Inference:

!pip install -q "unsloth[colab-new] @ git+https://github.com/unslothai/unsloth.git"
!pip install -q --no-deps "xformers<0.0.26" trl peft accelerate bitsandbytes
from unsloth import FastLanguageModel
import torch
max_seq_length = 512
dtype = None # None for auto detection. Float16 for Tesla T4, V100, Bfloat16 for Ampere+
load_in_4bit = True # Use 4bit quantization to reduce memory usage. Can be False.

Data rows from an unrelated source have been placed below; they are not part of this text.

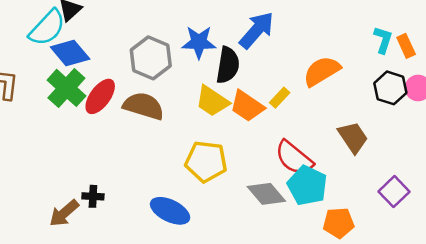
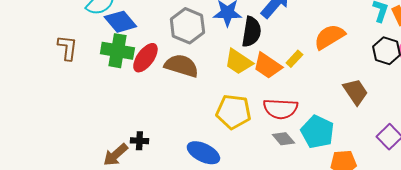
green cross: (66, 88) -> (117, 51), turned -32
red semicircle: (294, 158) -> (280, 109), moved, turned -36
gray diamond: (266, 194) -> (283, 139), size x0.7

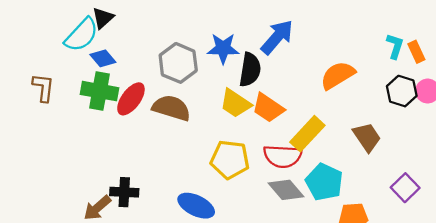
blue diamond: (120, 22) -> (103, 58), size x0.7
yellow rectangle: (294, 59) -> (307, 134), moved, size x1.8
gray diamond: (283, 139) -> (286, 190), size x1.4
black cross: (139, 141) -> (124, 192), size x1.4

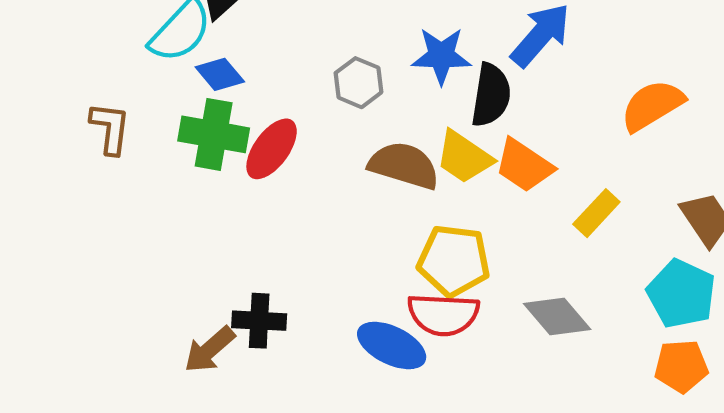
gray hexagon: (178, 63) -> (358, 83), size x0.7
brown semicircle: (171, 108) -> (404, 165), moved
yellow rectangle: (307, 134) -> (596, 213), size x0.7
red semicircle: (283, 156) -> (443, 314), moved
cyan pentagon: (324, 182) -> (681, 294), moved

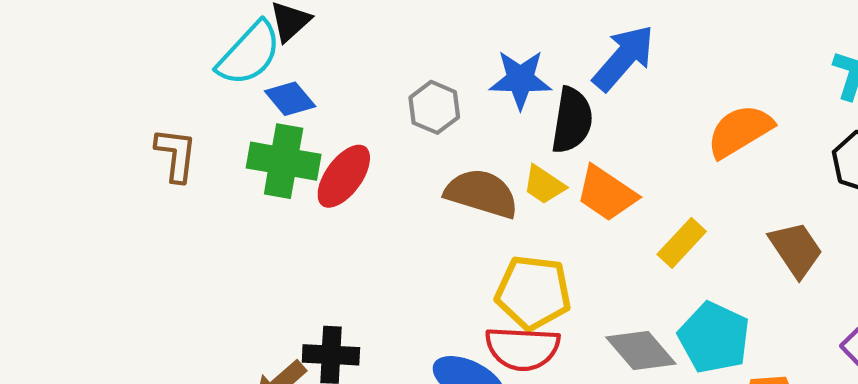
yellow trapezoid: (464, 157) -> (544, 185), size x0.7
cyan pentagon: (681, 294) -> (714, 338), moved

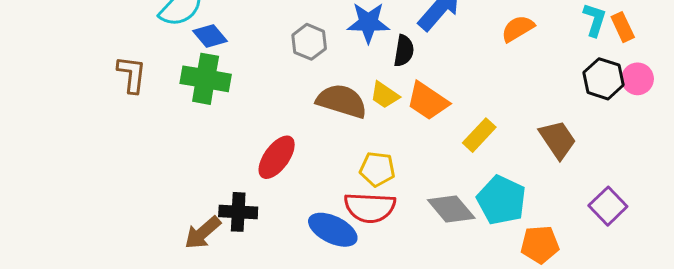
black semicircle: (572, 120) -> (404, 51), size x0.7
orange semicircle: (740, 131) -> (518, 29), moved, size x0.7
red ellipse: (344, 176) -> (277, 157), moved
yellow pentagon: (533, 292) -> (377, 169), size x0.7

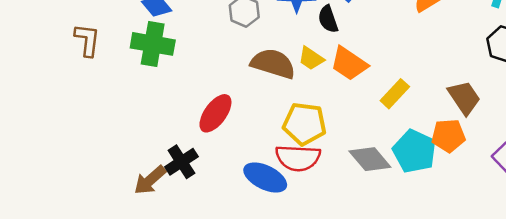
black semicircle: (404, 51) -> (328, 19), turned 152
yellow pentagon: (377, 169) -> (304, 124), size x1.4
black cross: (238, 212) -> (181, 162), turned -36
orange pentagon: (540, 245) -> (448, 136), moved

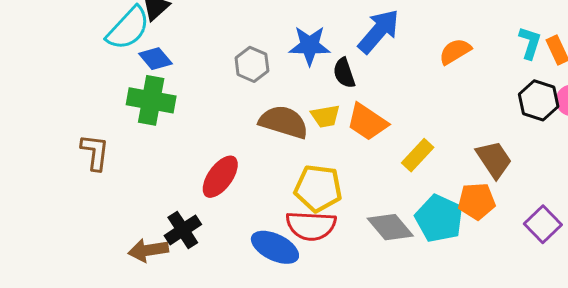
brown L-shape: (87, 40) -> (95, 152), moved
yellow trapezoid: (311, 58) -> (325, 116), turned -44
brown arrow: (150, 180) -> (148, 250), turned 32

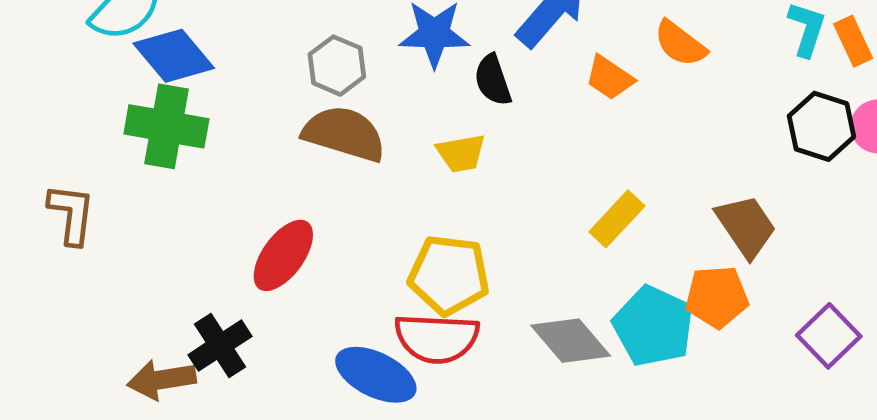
orange semicircle: (455, 51) -> (680, 44), turned -112
blue diamond: (155, 59) -> (174, 56), size x1.4
brown semicircle: (284, 122) -> (344, 134), moved
orange trapezoid: (367, 122) -> (610, 78), moved, size x0.7

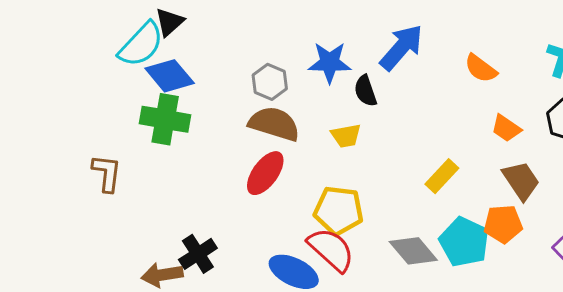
orange trapezoid: (610, 78) -> (506, 128), moved
red ellipse: (283, 255) -> (265, 173), moved
red semicircle: (437, 338) -> (331, 249), turned -141

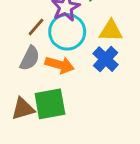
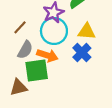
brown line: (36, 27) -> (20, 27), moved
green square: (50, 104) -> (37, 71), moved

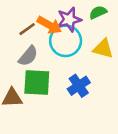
blue cross: (82, 53) -> (79, 86), moved
orange arrow: (47, 55) -> (49, 25), moved

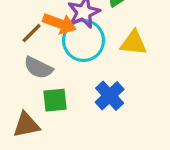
gray semicircle: (28, 56) -> (38, 68), turned 85
green square: (37, 83) -> (55, 100), size x0.7

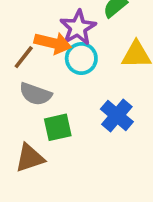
cyan circle: (84, 40) -> (81, 58), size x0.7

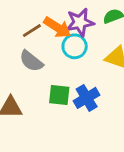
green square: (58, 127) -> (59, 95), moved

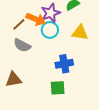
green square: (59, 95) -> (58, 88), moved
blue cross: (87, 98) -> (64, 64), turned 30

model, tokenizer = FastLanguageModel.from_pretrained(
    model_name = "Hinglish-Project/llama-3-8b-English-to-Hinglish",
    max_seq_length = max_seq_length,
    dtype = dtype,
    load_in_4bit = load_in_4bit,
)
def pipe(prompt):
  alpaca_prompt = """### Instrucion: Translate given text to Hinglish Text:

### Input:
{}

### Response:
"""

  inputs = tokenizer(
      [
          alpaca_prompt.format(prompt),
      ], return_tensors = "pt").to("cuda")

  outputs = model.generate(**inputs, max_new_tokens = 2048, use_cache = True)
  raw_text = tokenizer.batch_decode(outputs)[0]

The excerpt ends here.